D'Arnaud had been 1-for-16 since getting called up on Aug. 16 when he crushed a 1-and-0 pitch from Rick Porcello into the party deck in left-centerfield to give the Mets a 3-2 lead.

With some prodding from his teammates, d'Arnaud took a curtain call, raising his batting helmet in thanks to the crowd of 32,084.

"I didn't know what was going on," d'Arnaud said. "It was an unbelievable experience, though."

Said manager Terry Collins said: "He's a great kid and we're all excited that he's here. We're all excited that he hit the homer. But we didn't win, so . . . "

They didn't win because Gee (9-9) was unable to hold the lead for long. Dirks hit his eighth homer of the season to right-center to put Detroit back on top two innings later. Miguel Cabrera also homered for the Tigers, a two-run blast into the second deck in left in the first inning.

Cabrera (3-for-4, walk) is batting .360 with 42 homers and 128 RBIs. He went 7-for-13 (.538) with two homers and five RBIs in the series.

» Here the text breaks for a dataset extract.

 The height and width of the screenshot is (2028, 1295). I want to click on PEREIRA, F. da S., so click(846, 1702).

In the last two weeks, the Mets have found out what happens when they step up in weight class. They were swept by the Dodgers in Los Angeles and again this weekend. Overall, the Mets have lost four in a row after finishing what Collins called "an ugly series."

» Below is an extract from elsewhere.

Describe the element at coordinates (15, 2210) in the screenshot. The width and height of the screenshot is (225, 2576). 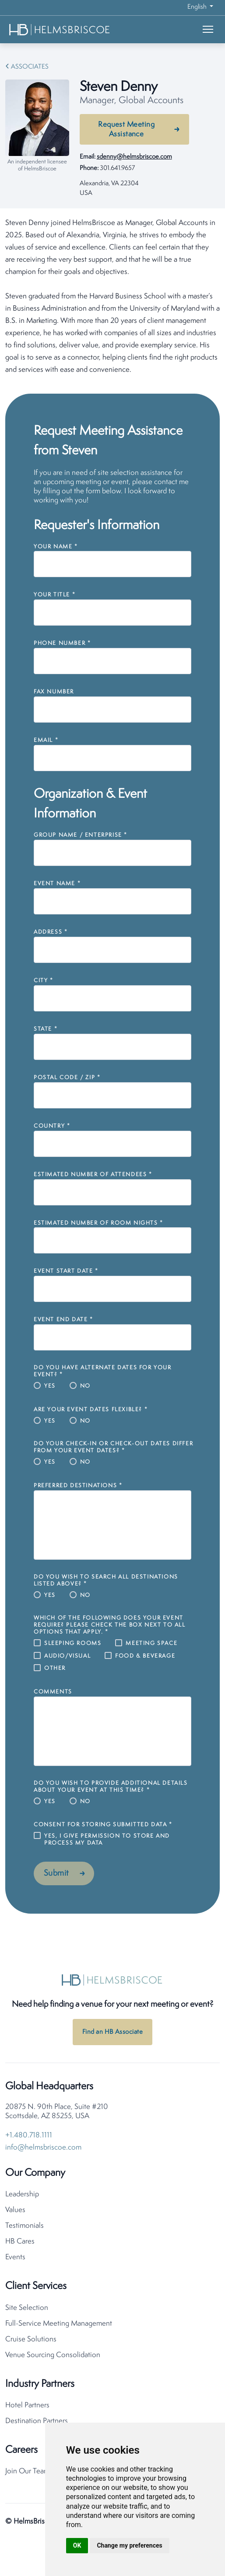
I see `Values` at that location.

"It was one of those games where you caught them at the wrong time," Collins said. "We went into Los Angeles and caught them at the wrong time."

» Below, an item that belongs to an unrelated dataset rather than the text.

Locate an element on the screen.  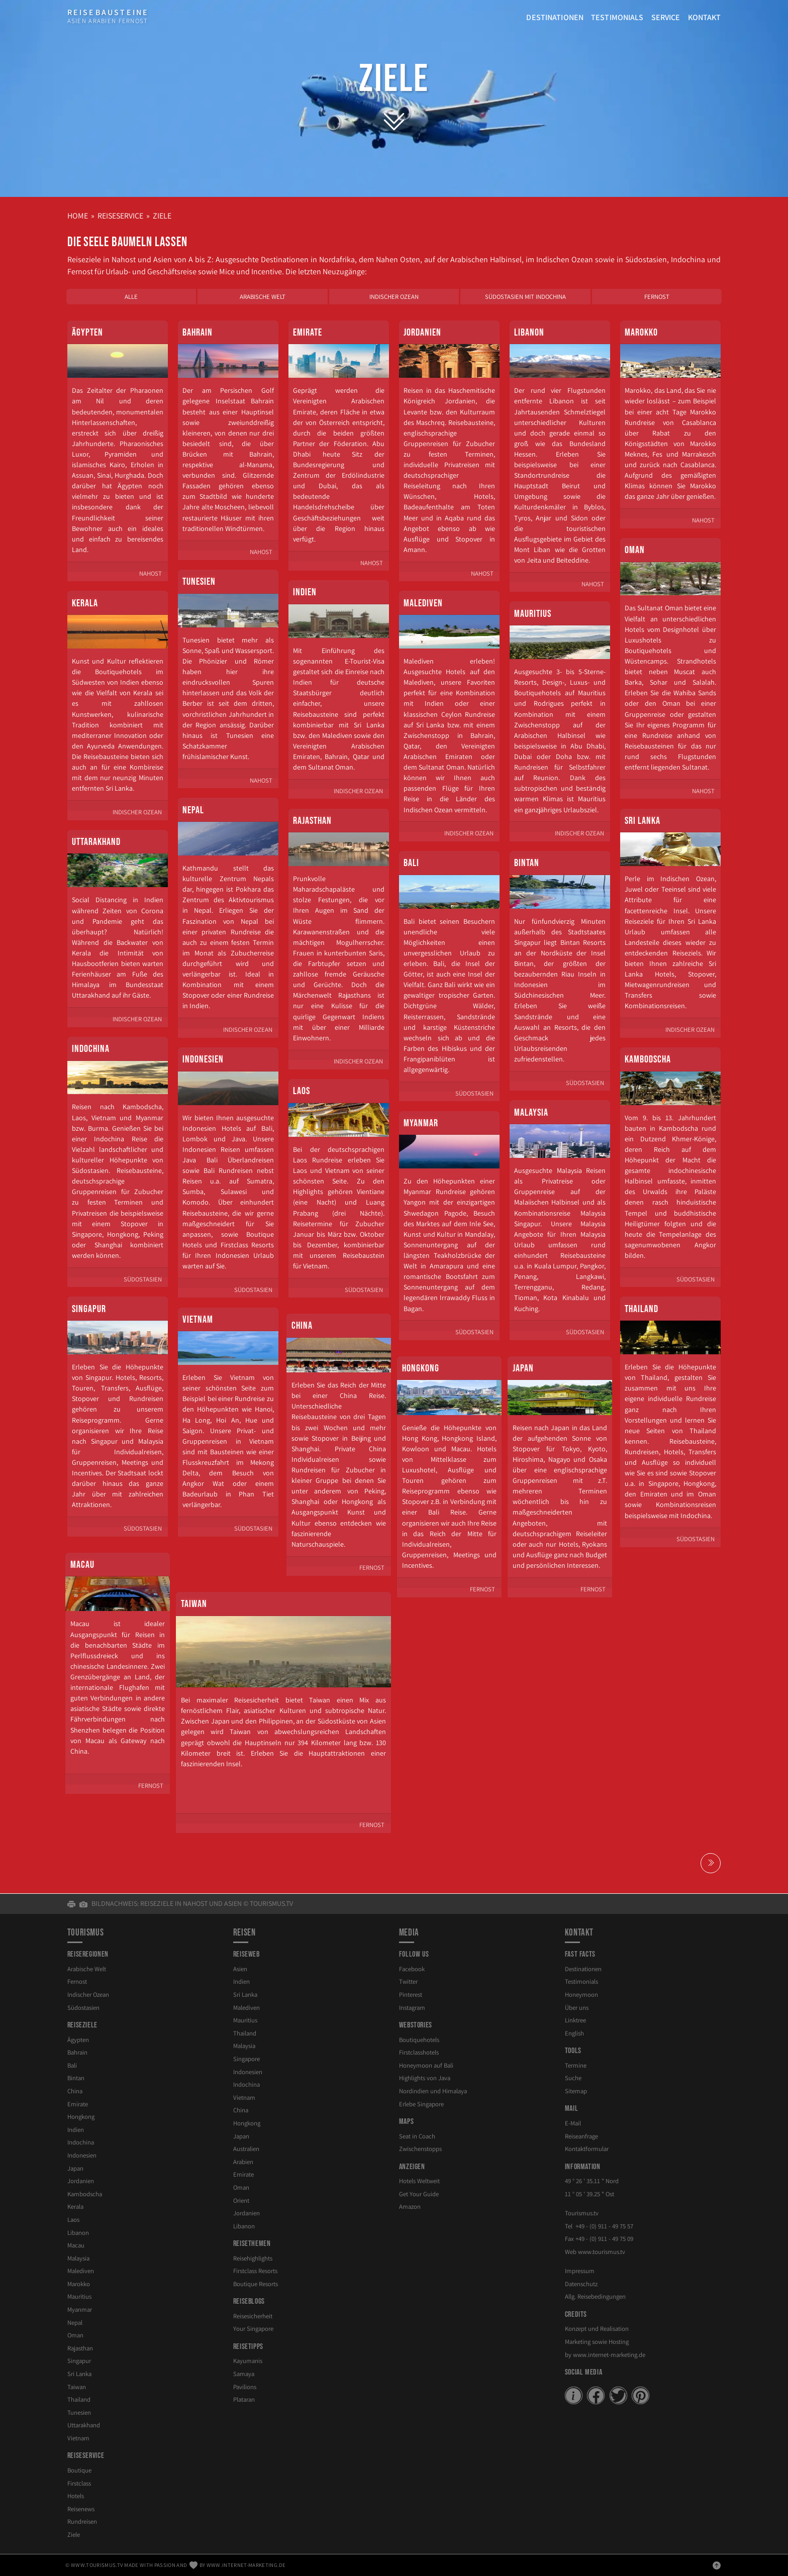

It was a 4-3 game until the ninth, when the Tigers scored seven times on seven singles, a walk, two wild pitches and a sacrifice fly against LaTroy Hawkins and Scott Atchison. With one out, eight consecutive men reached base before Austin Jackson hit a sacrifice fly for the final run and second out.

Gee allowed four runs and 10 hits in six innings. Hawkins was charged with five runs in one-third of an inning. His ERA went from 2.88 to 3.65.

"Their lineup is such that you've got to make pitches, you've got to keep the ball down," Collins said. "When you see that many line drives, that's telling you the ball's not down."

Porcello (10-7) allowed three runs and four hits in seven innings. The Mets had only four runs and 17 hits in the series, one fewer hit than the Tigers had Sunday.

Detroit, after 18 hits Sunday and 15 on Saturday, totaled 41 in the series -- the most the Mets ever have allowed in a three-game home series that did not include extra innings. It was the first time the Mets have given up at least 15 hits in consecutive games since July 4-5, 1993, against the Giants and Padres.

D'Arnaud's first hit as a major-leaguer was a double on Tuesday and he gave that ball to his father, who was in attendance.

Sunday's home run ball was acquired by the Mets from the fan who caught it in exchange for an autographed bat and ball. So who is going to get that one?

"I'm going to keep it for myself," d'Arnaud said. "This one is the one I wanted."